Moving on... Your husband is in basic training, and everyone thinks they made the wrong choice while in basic/boot camp. Only time will tell if he can cut it in the military.
That being said... He may want to try to get a new MOS if he is having that many problems with basic training. EOD is a hard school and will make basic training look like a walk in the park (well... It is Air Force...) :P
I'm also pretty surprise they gave him EOD if he has ADD... You do realize what an EOD tech does, right?
👍 34 | 👎 -5
No it won't happen.. Having things such as unknown heart conditions are going to come about at one time or another and basic training wouldn't be connected to it. Especially in the Air Force (not dissing the USAF) but they don't necessarily have the hardest basic training and if your husband has been doing strenuous workouts for 2 months and is perfectly healthy then i'm 100 percent sure he'll be fine.
👍 28 | 👎 -11
That's actually a pretty normal thing to happen. Once you get to basic training and all those mean guys start yelling at you and make you do a lot of PT, you'll be thinking "what the hell did I get myself into?!?!" No matter how prepared you get for it, you're always going to be nervous when the time comes to actually go to basic training. He has to get used to his new lifestyle, but don't worry, his actual Air Force career won't be anything like basic training. After a few weeks, he won't be yelled at as much (at least that's how it was in the Army) and it will seem like it gets easier. Just tell him to hang in there, and when he finally overcomes all the challenges he will graduate and look back at basic training and get a few laughs from it. It really does turn you into a better person, and he should be proud to be a part of this great nation's armed forces.
👍 22 | 👎 -17
When i left for Basic Training at lackland 4.5 years ago most of my teamates and me all felt we had made a mistake. I even called my dad and told him i hated it. once you get to the 5th week( there was only 6 weeks when i went through) everything gets a lot better after basic graduation i didnt regret my decision to join anymore. Tell him that its perfectly normal to feel this way, its just hard to adjust to a whole new lifestlye and set of ideas. Hell make it through he just has to stick with it and i promise you he wont regret joining. His ADD wont have anything to do with how he handles things. some of the guys have a harder time than others in basic. he just needs to remember that basic is only 8.5 weeks and once he gets through it then he'll see the light. He will be fine he just need to stick it out. Email me if you have any questions. thank you for your support of the military
👍 16 | 👎 -23
Originally Answered: Boyfriend is going into Basic Training.?
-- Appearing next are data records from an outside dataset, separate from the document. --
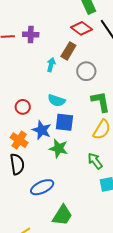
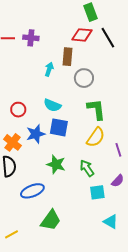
red diamond: (82, 28) -> (82, 35), turned -35
brown rectangle: (68, 51) -> (67, 57), turned -30
blue star: (42, 130) -> (36, 134), turned 30
green star: (59, 148) -> (56, 164), moved

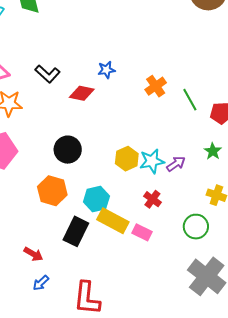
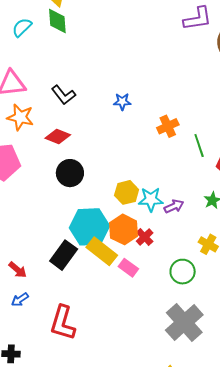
red diamond: (82, 93) -> (58, 137), moved
orange hexagon: (52, 191) -> (124, 229), moved
cyan hexagon: (96, 199) -> (90, 227), size x1.5

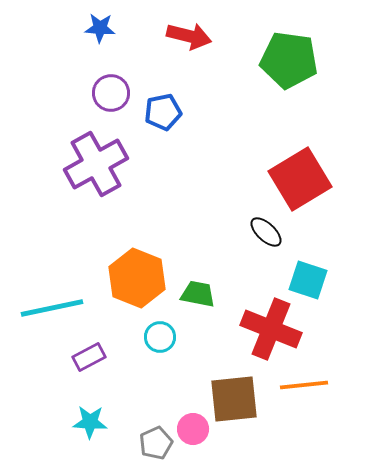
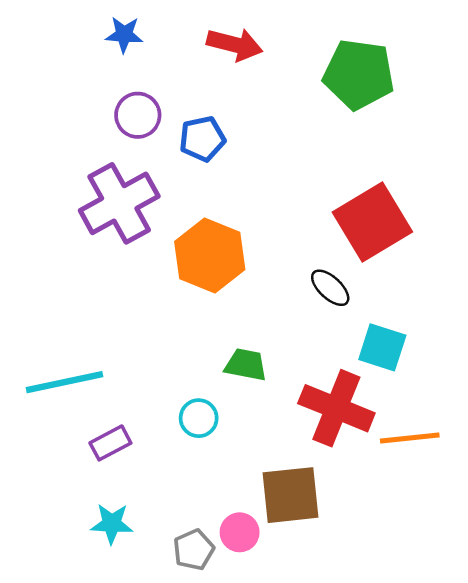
orange hexagon: (137, 278) -> (210, 255), moved
orange line: (304, 385) -> (410, 438), moved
I was active duty, so the Guard is a bit different. He is trying to be strong by saying he will not think of anyone, the opposite is more likely true. At this time, since they are having trouble with recruitment goals and the war situation, he will more than likely be deployed soon after graduation. If you want to write him and do not have the address, try contacting his parents or family (but this is premature as I am sure he would want letters and give his address out). Try and be patient for now, he is likely stressing about the unknown of entering service, basic, and afterwards right now (just like you).